A former BP employee, who oversaw the cleanup of the oil spill in the Gulf of Mexico in 2010, will pay $224,118 to settle an insider trading charge.

Keith Seilhan was accused of selling $1m of shares in BP after receiving information about the severity of the spill which was not publicly available at the time.

BP shares fell almost 50% once the magnitude of the disaster became known.

The 47-year-old has neither admitted nor denied the allegations.

In April 2010, the Deepwater Horizon explosion in the Gulf of Mexico killed 11 people and resulted in 4.9 million barrels of oil being discharged, threatening marine life and hundreds of miles of coastline.

The US Securities and Exchange Commission (SEC), which investigated Mr Seilhan, says the Texan was then a crisis manager in BP's incident command centre in Houma, Louisiana, and coordinated the initial cleanup operations.

The SEC alleges he "received non-public information on the extent of the evolving disaster, including oil flow estimates and data on the volume of oil floating on the surface of the Gulf".

Mr Seilhan then sold his family's entire portfolio of BP shares - totalling $1m - in just two days, before the information hit the public domain.

The trades allowed Mr Seilhan to "avoid losses and reap unjust profits", according to the US regulatory authority.

BP shares, which closed at $60.48 on the day of the explosion, plummeted as low as $27.02 over the following weeks.

Avoiding litigation

Mr Seilhan left BP in January 2011, after spending 20 years at the oil company.

In a statement, Mary McNamara, Mr Seilhan's lawyer, said he agreed to settle because he "wants to avoid further distraction and protracted litigation".

Ms McNamara added that Mr Seilhan is "widely respected for his work" on the cleanup in the Gulf of Mexico.
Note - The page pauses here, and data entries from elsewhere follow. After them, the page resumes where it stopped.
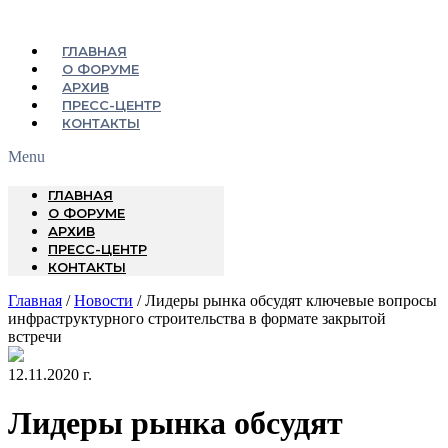
ГЛАВНАЯ
О ФОРУМЕ
АРХИВ
ПРЕСС-ЦЕНТР
КОНТАКТЫ
Menu
ГЛАВНАЯ
О ФОРУМЕ
АРХИВ
ПРЕСС-ЦЕНТР
КОНТАКТЫ
Главная
/
Новости
/ Лидеры рынка обсудят ключевые вопросы
инфраструктурного строительства в формате закрытой
встречи
12.11.2020 г.
Лидеры рынка обсудят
"Seilhan sold his family's BP securities after he received confidential information about the severity of the spill that the public didn't know," said the SEC's Daniel Hawke.

He added: "Corporate insiders must not misuse the material non-public information they receive while responding to unique or disastrous corporate events, even where they stand to suffer losses as a consequence of those events."

The settlement is subject to approval by a federal judge in the US state of Louisiana.